I don't think the etcd is running as as spc_t. ExecStart=/usr/bin/docker run --name etcd_container --rm -v /var/lib/etcd/:/var/lib/etcd/:z -v /etc/etcd:/etc/etcd:ro --env-file=/etc/etcd/etcd.conf --net=host --entrypoint=/usr/bin/etcd registry.access.redhat.com/rhel7/etcd [root@container--2 ~]# docker inspect f087fabe4e34 |grep ProcessLabel "ProcessLabel": "system_u:system_r:svirt_lxc_net_t:s0:c292,c680", This ENV isn't exactly that hit this issue. I will prepare another Env and update the comment later
Upstream PR fixing the original issue: https://github.com/openshift/openshift-ansible/pull/4674 Removing the spc_t label as it is no longer needed. Still, wondering why it has showed up now. The etcdcetl dropping task is present since 3.4 deployment. Before running the upgrade we will need to check if the /var/lib/etcd is properly labelled and re-label it if not.

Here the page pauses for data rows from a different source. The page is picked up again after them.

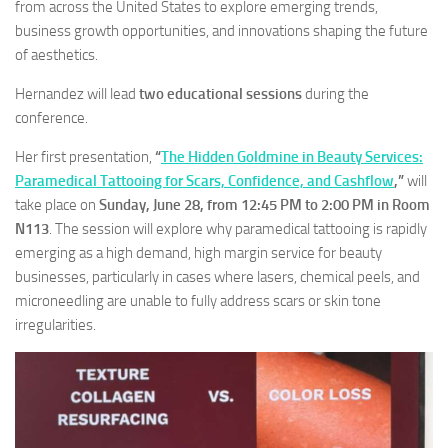
from across the United States to explore emerging trends,
business growth opportunities, and innovations shaping the future
of aesthetics.
Hernandez will lead
two educational sessions
during the
conference.
Her first presentation,
“
The Hidden Goldmine in Beauty Services:
Paramedical Tattooing for Scars, Confidence, and Cashflow
,”
will
take place on
Sunday, June 28, from 12:45 PM to 2:00 PM in Room
N113
. The session will explore why paramedical tattooing is rapidly
emerging as a high demand, high margin service for beauty
businesses, particularly in cases where lasers, chemical peels, and
microneedling are unable to fully address scars or skin tone
irregularities.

@Anping, Jan could reproduce the issue and https://github.com/openshift/openshift-ansible/pull/4674 fix the cause of having the wrong label for /var/lib/etcd. Could you try with that change?
More changes merged.
@Jan, scott, Giuseppe The fix won't take affect to upgrade. For this issue is only exit on docker-1.12.6-28.git1398f24.el7.x86_64. So I set the Severity to medium.
With https://github.com/openshift/openshift-ansible/pull/4680 merged, the etcd working directory is now re-labeled with svirt_sandbox_file_t before the docker exec etcdctl backup command is run.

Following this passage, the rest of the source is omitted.